> [Exercise objective]:
Exclude images and print all the records verbatim.

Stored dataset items
=== Section Start ===
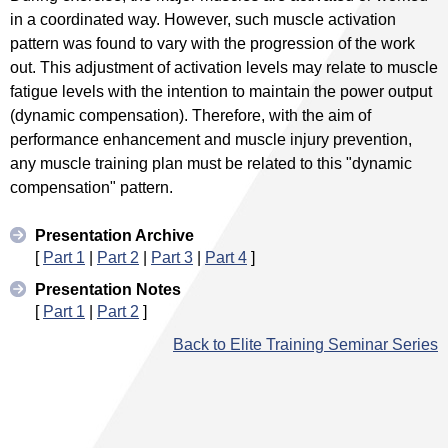
in a coordinated way. However, such muscle activation
pattern was found to vary with the progression of the work
out. This adjustment of activation levels may relate to muscle
fatigue levels with the intention to maintain the power output
(dynamic compensation). Therefore, with the aim of
performance enhancement and muscle injury prevention,
any muscle training plan must be related to this "dynamic
compensation" pattern.
Presentation Archive
[
Part 1
|
Part 2
|
Part 3
|
Part 4
]
Presentation Notes
[
Part 1
|
Part 2
]
Back to Elite Training Seminar Series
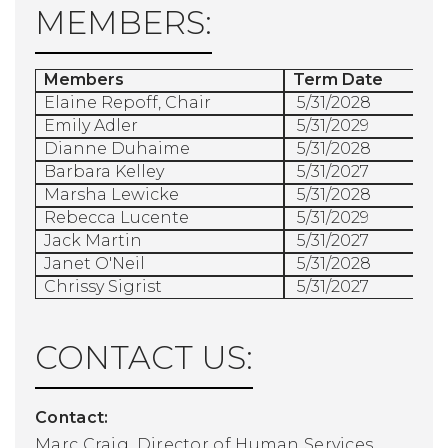
MEMBERS:
Members
Term Date
Elaine Repoff, Chair
5/31/2028
Emily Adler
5/31/2029
Dianne Duhaime
5/31/2028
Barbara Kelley
5/31/2027
Marsha Lewicke
5/31/2028
Rebecca Lucente
5/31/2029
Jack Martin
5/31/2027
Janet O'Neil
5/31/2028
Chrissy Sigrist
5/31/2027
CONTACT US:
Contact:
Marc Craig, Director of Human Services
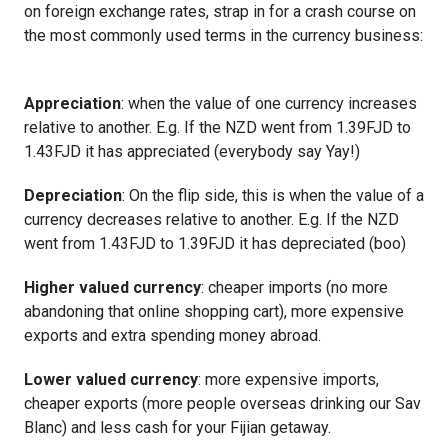
on foreign exchange rates, strap in for a crash course on
the most commonly used terms in the currency business:
Appreciation
: when the value of one currency increases
relative to another. E.g. If the NZD went from 1.39FJD to
1.43FJD it has appreciated (everybody say Yay!)
Depreciation
: On the flip side, this is when the value of a
currency decreases relative to another. E.g. If the NZD
went from 1.43FJD to 1.39FJD it has depreciated (boo)
Higher valued currency
: cheaper imports (no more
abandoning that online shopping cart), more expensive
exports and extra spending money abroad.
Lower valued currency
: more expensive imports,
cheaper exports (more people overseas drinking our Sav
Blanc) and less cash for your Fijian getaway.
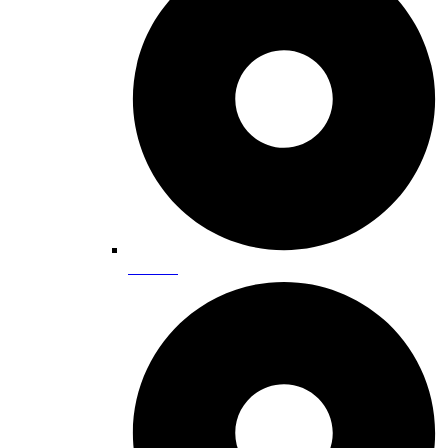
Climbing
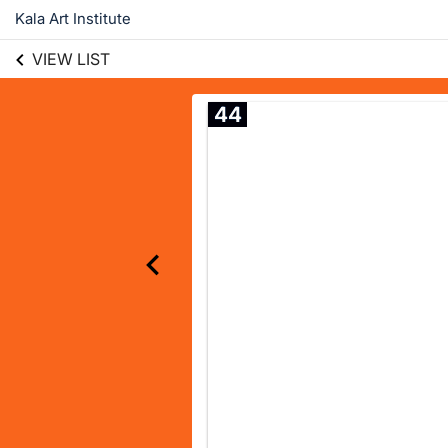
Kala Art Institute
VIEW LIST
44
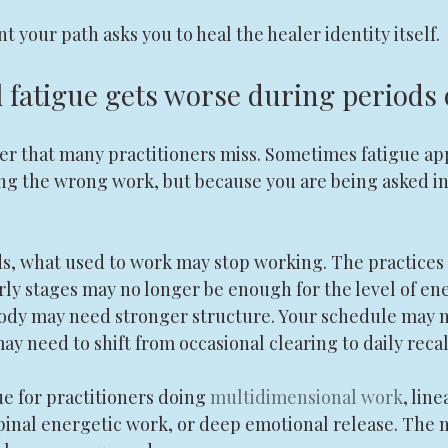
 your path asks you to heal the healer identity itself.
l fatigue gets worse during periods
yer that many practitioners miss. Sometimes fatigue ap
ng the wrong work, but because you are being asked in
ds, what used to work may stop working. The practices 
rly stages may no longer be enough for the level of en
body may need stronger structure. Your schedule may 
may need to shift from occasional clearing to daily recal
ue for practitioners doing 
multidimensional work
, lin
pinal energetic work, or deep emotional release. The m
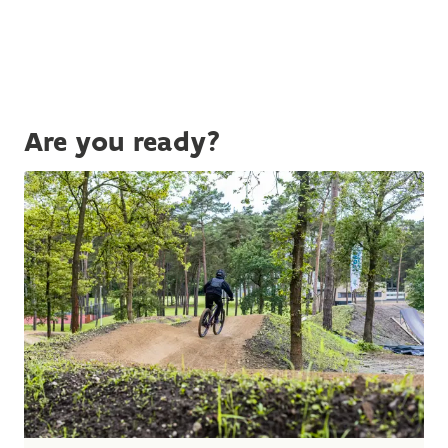
Are you ready?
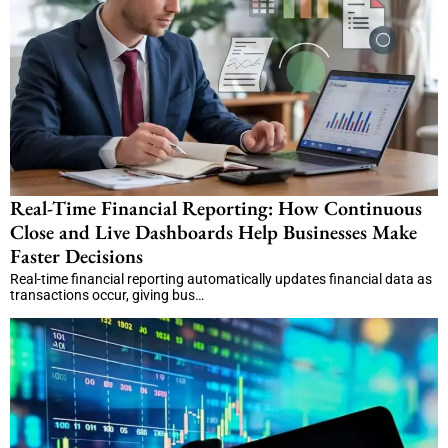
Real-Time Financial Reporting: How Continuous
Close and Live Dashboards Help Businesses Make
Faster Decisions
Real-time financial reporting automatically updates financial data as
transactions occur, giving bus…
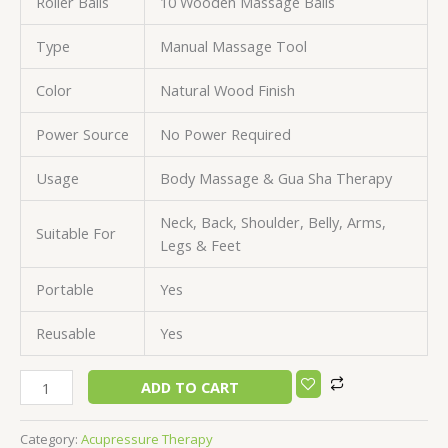
Roller Balls
10 Wooden Massage Balls
Type
Manual Massage Tool
Color
Natural Wood Finish
Power Source
No Power Required
Usage
Body Massage & Gua Sha Therapy
Neck, Back, Shoulder, Belly, Arms,
Suitable For
Legs & Feet
Portable
Yes
Reusable
Yes
ADD TO CART
Category:
Acupressure Therapy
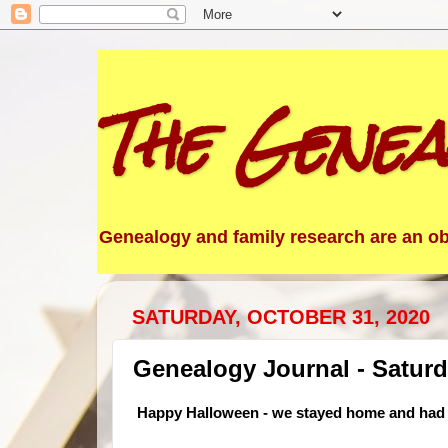
The Genea
Genealogy and family research are an obs
SATURDAY, OCTOBER 31, 2020
Genealogy Journal - Saturd
Happy Halloween - we stayed home and had 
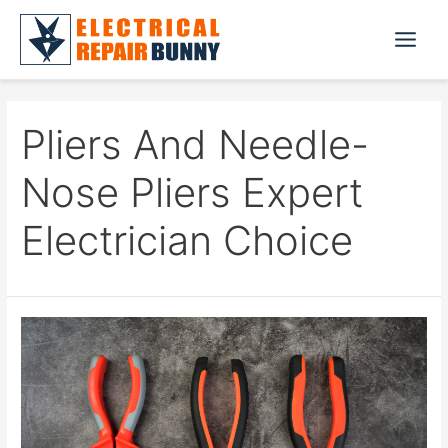
Skip
to
Main
content
Menu
Pliers And Needle-
Nose Pliers Expert
Electrician Choice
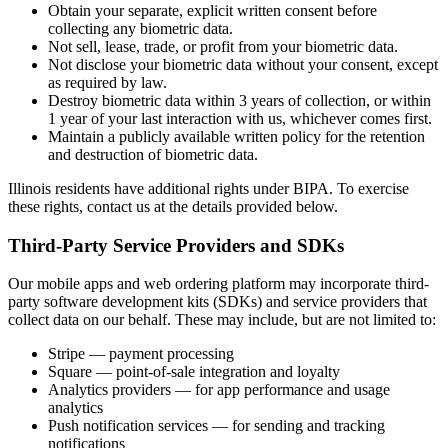
Obtain your separate, explicit written consent before
collecting any biometric data.
Not sell, lease, trade, or profit from your biometric data.
Not disclose your biometric data without your consent, except
as required by law.
Destroy biometric data within 3 years of collection, or within
1 year of your last interaction with us, whichever comes first.
Maintain a publicly available written policy for the retention
and destruction of biometric data.
Illinois residents have additional rights under BIPA. To exercise
these rights, contact us at the details provided below.
Third-Party Service Providers and SDKs
Our mobile apps and web ordering platform may incorporate third-
party software development kits (SDKs) and service providers that
collect data on our behalf. These may include, but are not limited to:
Stripe — payment processing
Square — point-of-sale integration and loyalty
Analytics providers — for app performance and usage
analytics
Push notification services — for sending and tracking
notifications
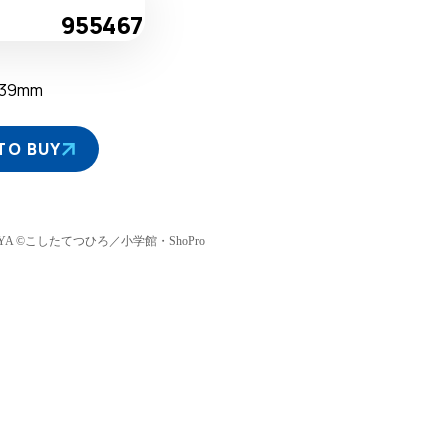
955467
D39mm
TO BUY
TAMIYA ©こしたてつひろ／小学館・ShoPro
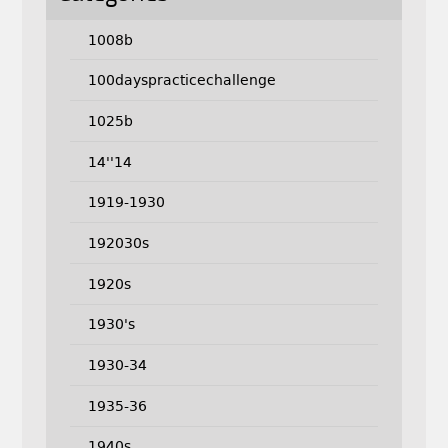
1008b
100dayspracticechallenge
1025b
14''14
1919-1930
192030s
1920s
1930's
1930-34
1935-36
1940s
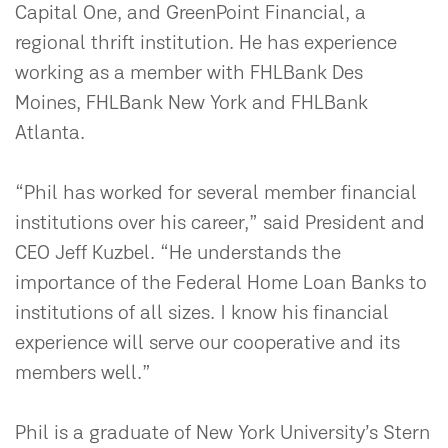
Capital One, and GreenPoint Financial, a
regional thrift institution. He has experience
working as a member with FHLBank Des
Moines, FHLBank New York and FHLBank
Atlanta.
“Phil has worked for several member financial
institutions over his career,” said President and
CEO Jeff Kuzbel. “He understands the
importance of the Federal Home Loan Banks to
institutions of all sizes. I know his financial
experience will serve our cooperative and its
members well.”
Phil is a graduate of New York University’s Stern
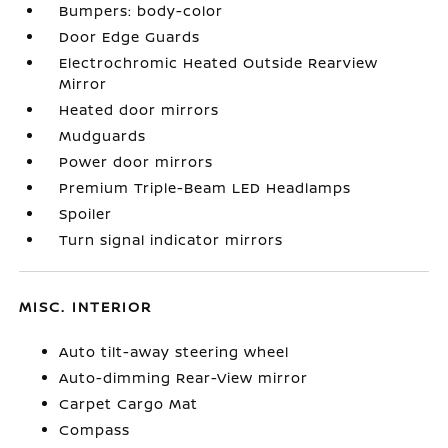
Bumpers: body-color
Door Edge Guards
Electrochromic Heated Outside Rearview
Mirror
Heated door mirrors
Mudguards
Power door mirrors
Premium Triple-Beam LED Headlamps
Spoiler
Turn signal indicator mirrors
MISC. INTERIOR
Auto tilt-away steering wheel
Auto-dimming Rear-View mirror
Carpet Cargo Mat
Compass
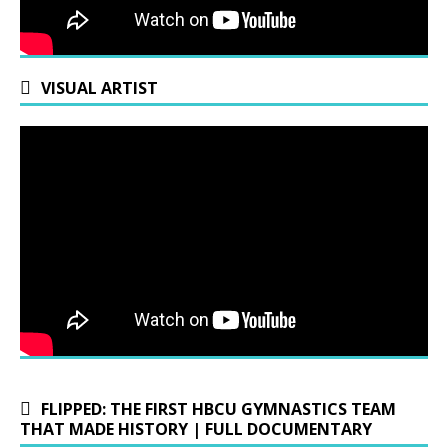
VISUAL ARTIST
FLIPPED: THE FIRST HBCU GYMNASTICS TEAM
THAT MADE HISTORY | FULL DOCUMENTARY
=== Section End ===
> [Output for this task]:
in a coordinated way. However, such muscle activation
pattern was found to vary with the progression of the work
out. This adjustment of activation levels may relate to muscle
fatigue levels with the intention to maintain the power output
(dynamic compensation). Therefore, with the aim of
performance enhancement and muscle injury prevention,
any muscle training plan must be related to this "dynamic
compensation" pattern.
Presentation Archive
[
Part 1
|
Part 2
|
Part 3
|
Part 4
]
Presentation Notes
[
Part 1
|
Part 2
]
Back to Elite Training Seminar Series
MEMBERS:
Members
Term Date
Elaine Repoff, Chair
5/31/2028
Emily Adler
5/31/2029
Dianne Duhaime
5/31/2028
Barbara Kelley
5/31/2027
Marsha Lewicke
5/31/2028
Rebecca Lucente
5/31/2029
Jack Martin
5/31/2027
Janet O'Neil
5/31/2028
Chrissy Sigrist
5/31/2027
CONTACT US:
Contact:
Marc Craig, Director of Human Services
on foreign exchange rates, strap in for a crash course on
the most commonly used terms in the currency business:
Appreciation
: when the value of one currency increases
relative to another. E.g. If the NZD went from 1.39FJD to
1.43FJD it has appreciated (everybody say Yay!)
Depreciation
: On the flip side, this is when the value of a
currency decreases relative to another. E.g. If the NZD
went from 1.43FJD to 1.39FJD it has depreciated (boo)
Higher valued currency
: cheaper imports (no more
abandoning that online shopping cart), more expensive
exports and extra spending money abroad.
Lower valued currency
: more expensive imports,
cheaper exports (more people overseas drinking our Sav
Blanc) and less cash for your Fijian getaway.
Climbing
Kala Art Institute
VIEW LIST
44
 your path asks you to heal the healer identity itself.
l fatigue gets worse during periods
yer that many practitioners miss. Sometimes fatigue ap
ng the wrong work, but because you are being asked in
ds, what used to work may stop working. The practices 
rly stages may no longer be enough for the level of en
body may need stronger structure. Your schedule may 
may need to shift from occasional clearing to daily recal
ue for practitioners doing 
multidimensional work
, lin
pinal energetic work, or deep emotional release. The m
Are you ready?
Real-Time Financial Reporting: How Continuous
Close and Live Dashboards Help Businesses Make
Faster Decisions
Real-time financial reporting automatically updates financial data as
transactions occur, giving bus…
Roller Balls
10 Wooden Massage Balls
Type
Manual Massage Tool
Color
Natural Wood Finish
Power Source
No Power Required
Usage
Body Massage & Gua Sha Therapy
Neck, Back, Shoulder, Belly, Arms,
Suitable For
Legs & Feet
Portable
Yes
Reusable
Yes
ADD TO CART
Category:
Acupressure Therapy
The Genea
Genealogy and family research are an obs
SATURDAY, OCTOBER 31, 2020
Genealogy Journal - Saturd
Happy Halloween - we stayed home and had 
Skip
to
Main
content
Menu
Pliers And Needle-
Nose Pliers Expert
Electrician Choice
Obtain your separate, explicit written consent before
collecting any biometric data.
Not sell, lease, trade, or profit from your biometric data.
Not disclose your biometric data without your consent, except
as required by law.
Destroy biometric data within 3 years of collection, or within
1 year of your last interaction with us, whichever comes first.
Maintain a publicly available written policy for the retention
and destruction of biometric data.
Illinois residents have additional rights under BIPA. To exercise
these rights, contact us at the details provided below.
Third-Party Service Providers and SDKs
Our mobile apps and web ordering platform may incorporate third-
party software development kits (SDKs) and service providers that
collect data on our behalf. These may include, but are not limited to:
Stripe — payment processing
Square — point-of-sale integration and loyalty
Analytics providers — for app performance and usage
analytics
Push notification services — for sending and tracking
notifications
955467
D39mm
TO BUY
TAMIYA ©こしたてつひろ／小学館・ShoPro
1008b
100dayspracticechallenge
1025b
14''14
1919-1930
192030s
1920s
1930's
1930-34
1935-36
1940s
Capital One, and GreenPoint Financial, a
regional thrift institution. He has experience
working as a member with FHLBank Des
Moines, FHLBank New York and FHLBank
Atlanta.
“Phil has worked for several member financial
institutions over his career,” said President and
CEO Jeff Kuzbel. “He understands the
importance of the Federal Home Loan Banks to
institutions of all sizes. I know his financial
experience will serve our cooperative and its
members well.”
Phil is a graduate of New York University’s Stern
Bumpers: body-color
Door Edge Guards
Electrochromic Heated Outside Rearview
Mirror
Heated door mirrors
Mudguards
Power door mirrors
Premium Triple-Beam LED Headlamps
Spoiler
Turn signal indicator mirrors
MISC. INTERIOR
Auto tilt-away steering wheel
Auto-dimming Rear-View mirror
Carpet Cargo Mat
Compass
VISUAL ARTIST
FLIPPED: THE FIRST HBCU GYMNASTICS TEAM
THAT MADE HISTORY | FULL DOCUMENTARY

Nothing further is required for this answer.